Our conversation was so rich. I told her about a lot of the past patients I’ve met and how they’ve inspired me. She told me about how she lived in Southern California and that I should visit Newport Beach one day. Then she started to tell me about all the drugs she’s been put on.
“I’m just so afraid to lose my hair. That’s such an important thing,” she said.
“Yeah I can’t pull off the short hair thing like you. I’d look like a dude.”
“I have this condition called eczema. It’s all over me and it’s totally beyond my control. It’s super hard to look in the mirror and have crap all over skin, just like it would be to lose my hair. But in the end I’m glad that I have it because I think it’s made me more empathetic and humble. When I look in the mirror, it’s forced me to look so much deeper to find my beauty and I think that’s a good thing. I guess it’s an attitude thing.”
“My niece had that. It was all over him. Poor kid.”
“Yeah. It’s super life altering, but I think it’s what you make of it that matters.”
“Yeah you’re right. Maybe I can get a wig.”
“That should be easy to get.”
I told her about my teachers and how I’m so grateful for them in school and about how I have no life. It seemed to take her mind off of things. She laughed and told me I’ll have plenty of time in the future to have fun after my education.
“You must have great parents too, along with those teachers.”
“Yeah. I know they love me, but sometimes I unintentionally take things out on them.”

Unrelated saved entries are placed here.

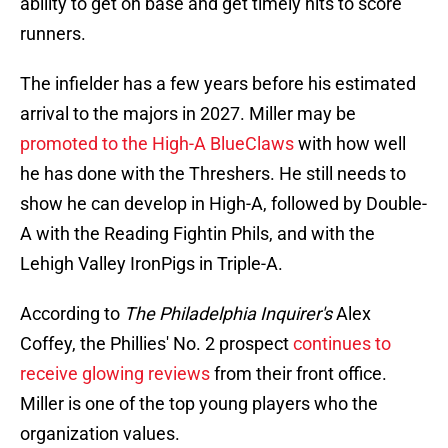
ability to get on base and get timely hits to score
runners.
The infielder has a few years before his estimated
arrival to the majors in 2027. Miller may be
promoted to the High-A BlueClaws
with how well
he has done with the Threshers. He still needs to
show he can develop in High-A, followed by Double-
A with the Reading Fightin Phils, and with the
Lehigh Valley IronPigs in Triple-A.
According to
The Philadelphia Inquirer's
Alex
Coffey, the Phillies' No. 2 prospect
continues to
receive glowing reviews
from their front office.
Miller is one of the top young players who the
organization values.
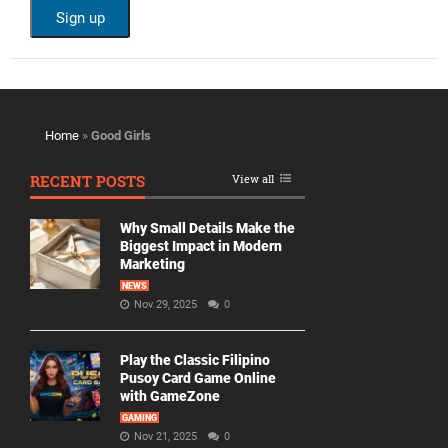
Home
»
Good Girls
RECENT POSTS
View all
Why Small Details Make the
Biggest Impact in Modern
Marketing
NEWS
Nov 29, 2025
0
Play the Classic Filipino
Pusoy Card Game Online
with GameZone
GAMING
Nov 21, 2025
0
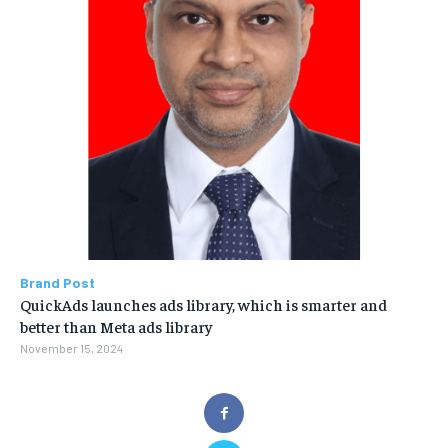
Brand Post
QuickAds launches ads library, which is smarter and
better than Meta ads library
November 15, 2024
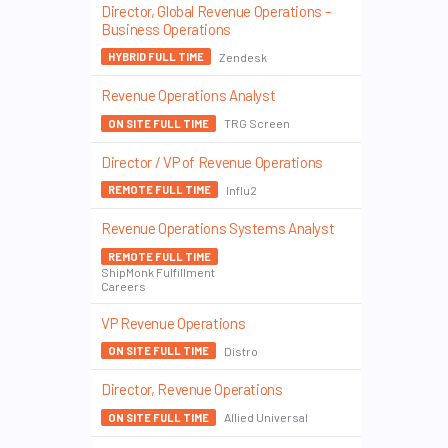
Director, Global Revenue Operations –
Business Operations
Zendesk
HYBRID FULL TIME
Revenue Operations Analyst
TRG Screen
ON SITE FULL TIME
Director / VP of Revenue Operations
Influ2
REMOTE FULL TIME
Revenue Operations Systems Analyst
REMOTE FULL TIME
ShipMonk Fulfillment
Careers
VP Revenue Operations
Distro
ON SITE FULL TIME
Director, Revenue Operations
Allied Universal
ON SITE FULL TIME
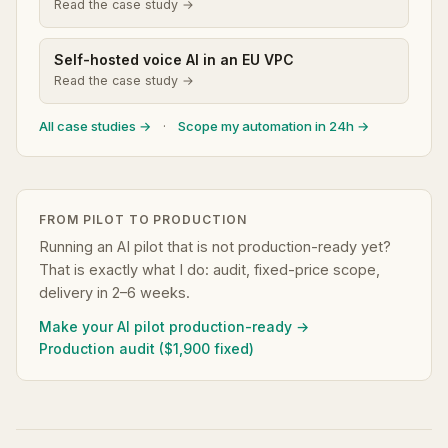
Read the case study →
Self-hosted voice AI in an EU VPC
Read the case study →
All case studies →
·
Scope my automation in 24h →
FROM PILOT TO PRODUCTION
Running an AI pilot that is not production-ready yet?
That is exactly what I do: audit, fixed-price scope,
delivery in 2–6 weeks.
Make your AI pilot production-ready →
Production audit ($1,900 fixed)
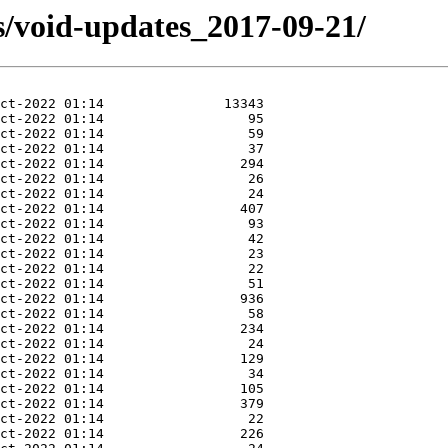
s/void-updates_2017-09-21/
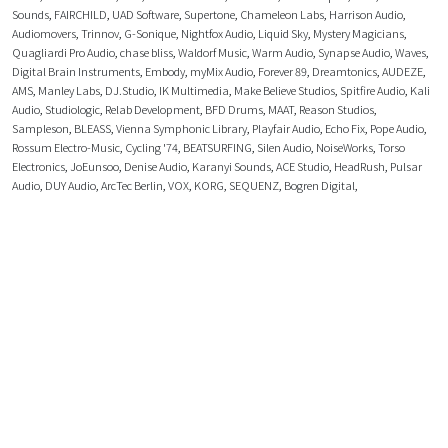
Sounds
,
FAIRCHILD
,
UAD Software
,
Supertone
,
Chameleon Labs
,
Harrison Audio
,
Audiomovers
,
Trinnov
,
G-Sonique
,
Nightfox Audio
,
Liquid Sky
,
Mystery Magicians
,
Quagliardi Pro Audio
,
chase bliss
,
Waldorf Music
,
Warm Audio
,
Synapse Audio
,
Waves
,
Digital Brain Instruments
,
Embody
,
myMix Audio
,
Forever 89
,
Dreamtonics
,
AUDEZE
,
AMS
,
Manley Labs
,
DJ.Studio
,
IK Multimedia
,
Make Believe Studios
,
Spitfire Audio
,
Kali
Audio
,
Studiologic
,
Relab Development
,
BFD Drums
,
MAAT
,
Reason Studios
,
Sampleson
,
BLEASS
,
Vienna Symphonic Library
,
Playfair Audio
,
Echo Fix
,
Pope Audio
,
Rossum Electro-Music
,
Cycling '74
,
BEATSURFING
,
Silen Audio
,
NoiseWorks
,
Torso
Electronics
,
JoEunsoo
,
Denise Audio
,
Karanyi Sounds
,
ACE Studio
,
HeadRush
,
Pulsar
Audio
,
DUY Audio
,
ArcTec Berlin
,
VOX
,
KORG
,
SEQUENZ
,
Bogren Digital
,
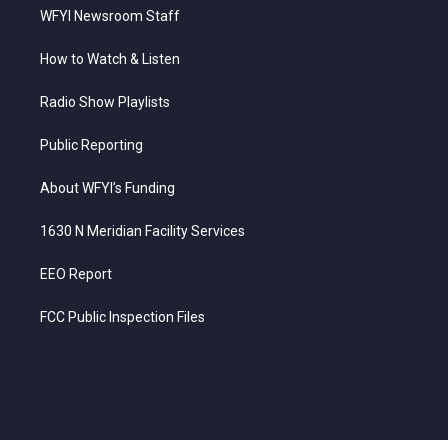
WFYI Newsroom Staff
How to Watch & Listen
Radio Show Playlists
Public Reporting
About WFYI’s Funding
1630 N Meridian Facility Services
EEO Report
FCC Public Inspection Files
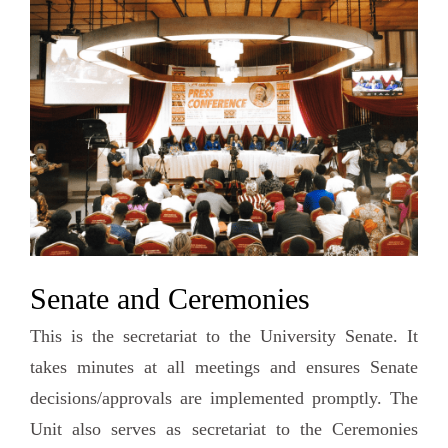
Senate and Ceremonies
This is the secretariat to the University Senate. It
takes minutes at all meetings and ensures Senate
decisions/approvals are implemented promptly. The
Unit also serves as secretariat to the Ceremonies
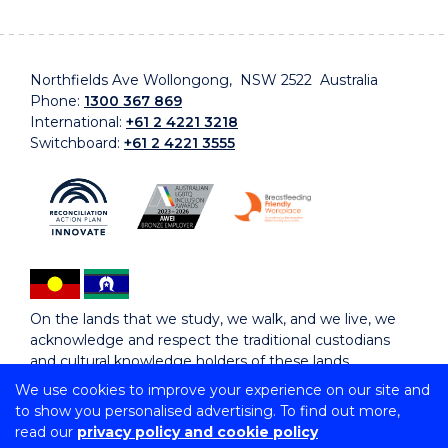
Northfields Ave Wollongong, NSW 2522 Australia
Phone:
1300 367 869
International:
+61 2 4221 3218
Switchboard:
+61 2 4221 3555
On the lands that we study, we walk, and we live, we
acknowledge and respect the traditional custodians
and cultural knowledge holders of these lands.
We use cookies to improve your experience on our site and
to show you personalised advertising. To find out more,
Copyright © 2026 University of Wollongong
read our
privacy policy and cookie policy
CRICOS Provider No: 00102E | TEQSA Provider ID:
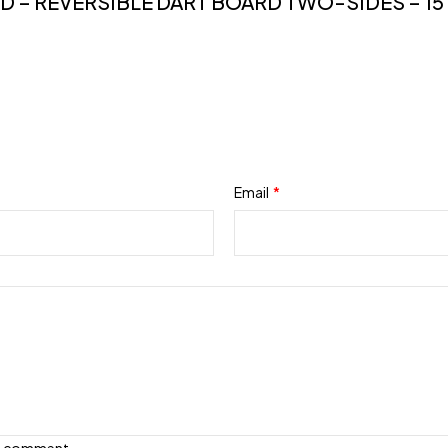
D – REVERSIBLE DART BOARD TWO-SIDES – 15
Email
*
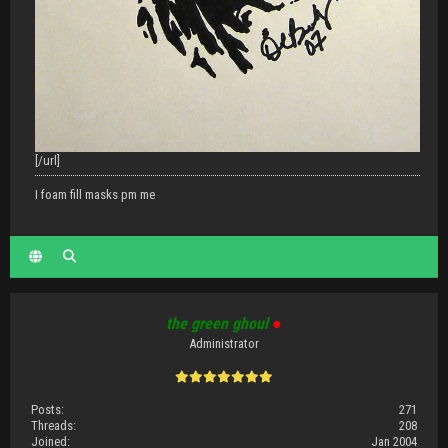
[/url]
I foam fill masks pm me
the green ghoul
●
Administrator
Posts:
271
Threads:
208
Joined:
Jan 2004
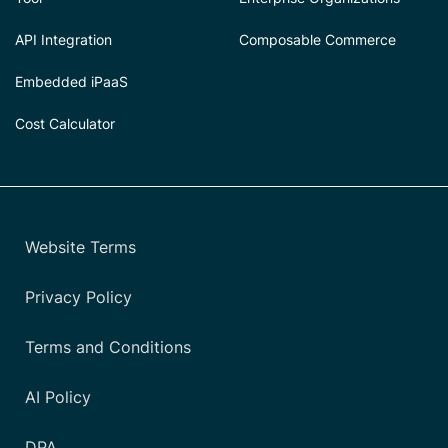
API Integration
Composable Commerce
Embedded iPaaS
Cost Calculator
Website Terms
Privacy Policy
Terms and Conditions
AI Policy
DPA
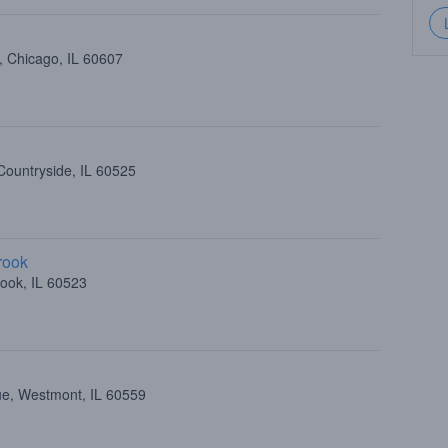
, Chicago, IL 60607
Countryside, IL 60525
rook
ook, IL 60523
ue, Westmont, IL 60559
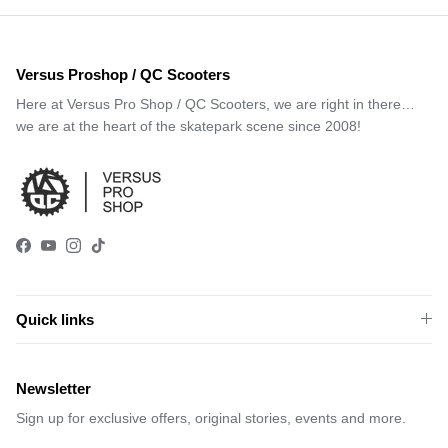
Versus Proshop / QC Scooters
Here at Versus Pro Shop / QC Scooters, we are right in there…
we are at the heart of the skatepark scene since 2008!
Facebook
YouTube
Instagram
TikTok
Quick links
Newsletter
Sign up for exclusive offers, original stories, events and more.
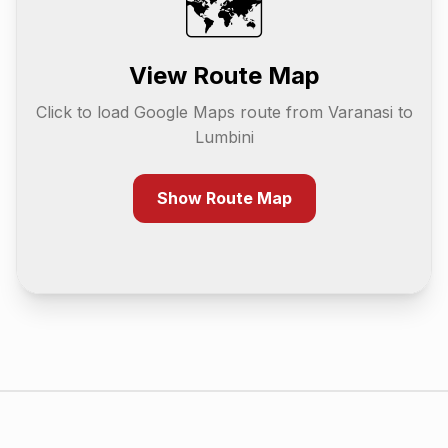
🗺️
View Route Map
Click to load Google Maps route from
Varanasi
to
Lumbini
Show Route Map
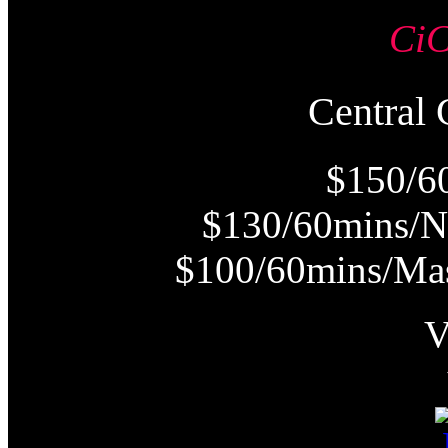
Ci
Centra
$150/6
$130/60mins/N
$100/60mins/Mas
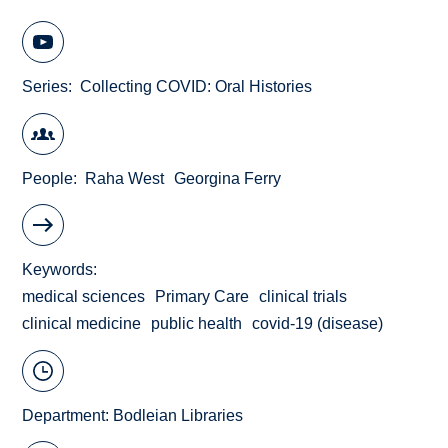
Series
Collecting COVID: Oral Histories
People
Raha West
Georgina Ferry
Keywords
medical sciences
Primary Care
clinical trials
clinical medicine
public health
covid-19 (disease)
Department:
Bodleian Libraries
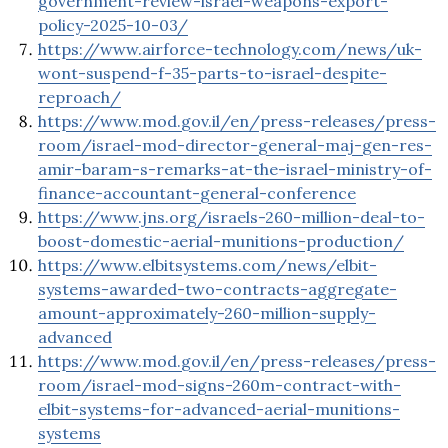
government-review-israel-weapons-export-
policy-2025-10-03/
https://www.airforce-technology.com/news/uk-
wont-suspend-f-35-parts-to-israel-despite-
reproach/
https://www.mod.gov.il/en/press-releases/press-
room/israel-mod-director-general-maj-gen-res-
amir-baram-s-remarks-at-the-israel-ministry-of-
finance-accountant-general-conference
https://www.jns.org/israels-260-million-deal-to-
boost-domestic-aerial-munitions-production/
https://www.elbitsystems.com/news/elbit-
systems-awarded-two-contracts-aggregate-
amount-approximately-260-million-supply-
advanced
https://www.mod.gov.il/en/press-releases/press-
room/israel-mod-signs-260m-contract-with-
elbit-systems-for-advanced-aerial-munitions-
systems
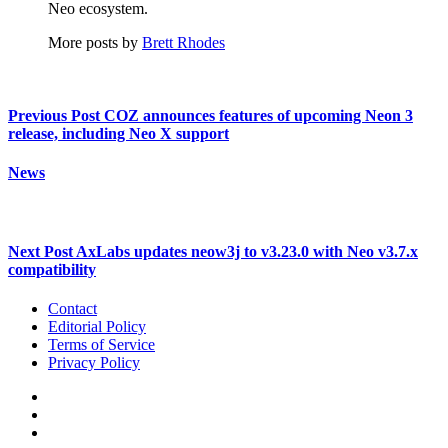
Neo ecosystem.
More posts by
Brett Rhodes
Previous Post
COZ announces features of upcoming Neon 3
release, including Neo X support
News
Next Post
AxLabs updates neow3j to v3.23.0 with Neo v3.7.x
compatibility
Contact
Editorial Policy
Terms of Service
Privacy Policy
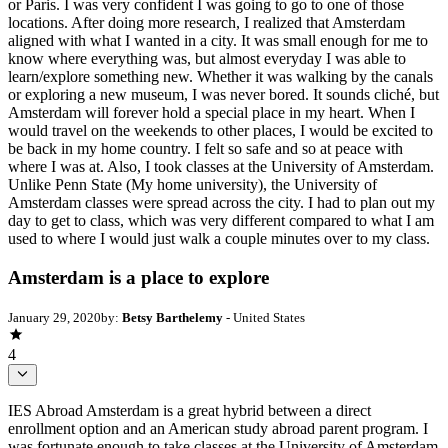
or Paris. I was very confident I was going to go to one of those
locations. After doing more research, I realized that Amsterdam
aligned with what I wanted in a city. It was small enough for me to
know where everything was, but almost everyday I was able to
learn/explore something new. Whether it was walking by the canals
or exploring a new museum, I was never bored. It sounds cliché, but
Amsterdam will forever hold a special place in my heart. When I
would travel on the weekends to other places, I would be excited to
be back in my home country. I felt so safe and so at peace with
where I was at. Also, I took classes at the University of Amsterdam.
Unlike Penn State (My home university), the University of
Amsterdam classes were spread across the city. I had to plan out my
day to get to class, which was very different compared to what I am
used to where I would just walk a couple minutes over to my class.
Amsterdam is a place to explore
January 29, 2020
by:
Betsy Barthelemy
- United States
4
IES Abroad Amsterdam is a great hybrid between a direct
enrollment option and an American study abroad parent program. I
was fortunate enough to take classes at the University of Amsterdam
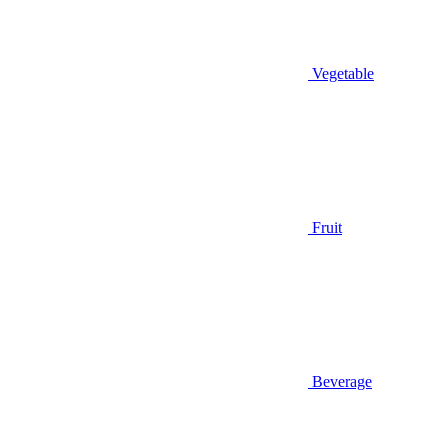
Vegetable
Fruit
Beverage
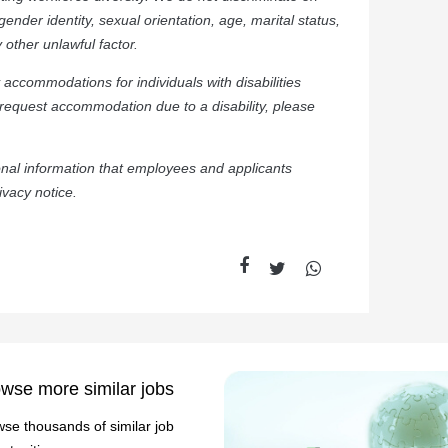
, gender identity, sexual orientation, age, marital status,
y other unlawful factor.
accommodations for individuals with disabilities
 request accommodation due to a disability, please
sonal information that employees and applicants
ivacy notice.
wse more similar jobs
se thousands of similar job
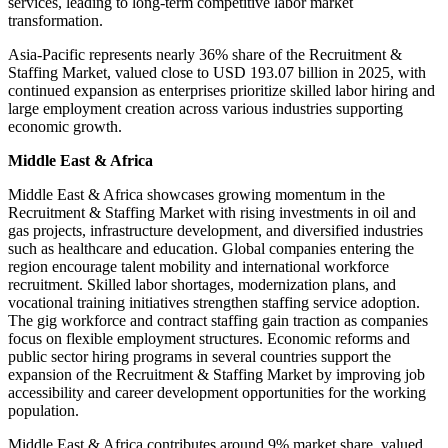
services, leading to long-term competitive labor market
transformation.
Asia-Pacific represents nearly 36% share of the Recruitment &
Staffing Market, valued close to USD 193.07 billion in 2025, with
continued expansion as enterprises prioritize skilled labor hiring and
large employment creation across various industries supporting
economic growth.
Middle East & Africa
Middle East & Africa showcases growing momentum in the
Recruitment & Staffing Market with rising investments in oil and
gas projects, infrastructure development, and diversified industries
such as healthcare and education. Global companies entering the
region encourage talent mobility and international workforce
recruitment. Skilled labor shortages, modernization plans, and
vocational training initiatives strengthen staffing service adoption.
The gig workforce and contract staffing gain traction as companies
focus on flexible employment structures. Economic reforms and
public sector hiring programs in several countries support the
expansion of the Recruitment & Staffing Market by improving job
accessibility and career development opportunities for the working
population.
Middle East & Africa contributes around 9% market share, valued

She had stage 3 lung cancer and a really low heart rate. She was more distraught than any patient I’ve met before. She questioned,”How are you supposed to choose between getting well and being in pain? They won’t give me pain medication because it will prevent me from getting well, but I don’t want to be in pain.”
I answered,”I guess sometimes a doctor has to inflict pain on their patients sometimes because they know it’s for the very best. You never know what might happen.”
“The doctor said I should be cured in 6 months.”
“That’s really good!”
“But I don’t trust him, because you never know what might happen.”
“But right now it feels like you can’t get better, but you never know, so you can believe that you can.”
I told her about Sarah Thebarge and how she had breast cancer and it practically destroyed her life until she met Somali refugees on a train and they ended up really healing her.
“I went through all that too. My husband cheated on me,” She said.
She told me about her kids, and then we talked about travel. I told her about my mission trip to Mexico. 🙂
“That’s just terrible. They have no access to medical care there? That makes me so sad,” she said.
“That’s what you would think at first. And then you get there and realize they’re so grateful and happy that it’s really not sad at all.”
Then, she asked me to fetch her some shower stuff and when I came back it was about time for me to go. She seemed a lot more vibrant now.
“I have to go but can I pray for you before I leave?”
“Yeah I’d really like that.”
I took her hands in mine. “Dear God, I just pray for Jane and that you would help her to know that you understand what she’s going through when others don’t. I pray you’d help her to know she is loved and that you will take care of her. Help her to know everything will be okay in the end. Help her with her pain, heal her God. I pray you’d help her to trust you with all of this. In Jesus name, amen.”
We opened our eyes. A huge smile was on both of our faces.
“Thank you,” she said. Tears stung her eyes. She was crying. I embraced her.
“Take care of yourself!”
“I will,” she said. And when I left that room, I was so happy. I couldn’t believe what had just happened. I really don’t have normal days in my life and nothing goes the way I expect it to. And I think it really is better that way.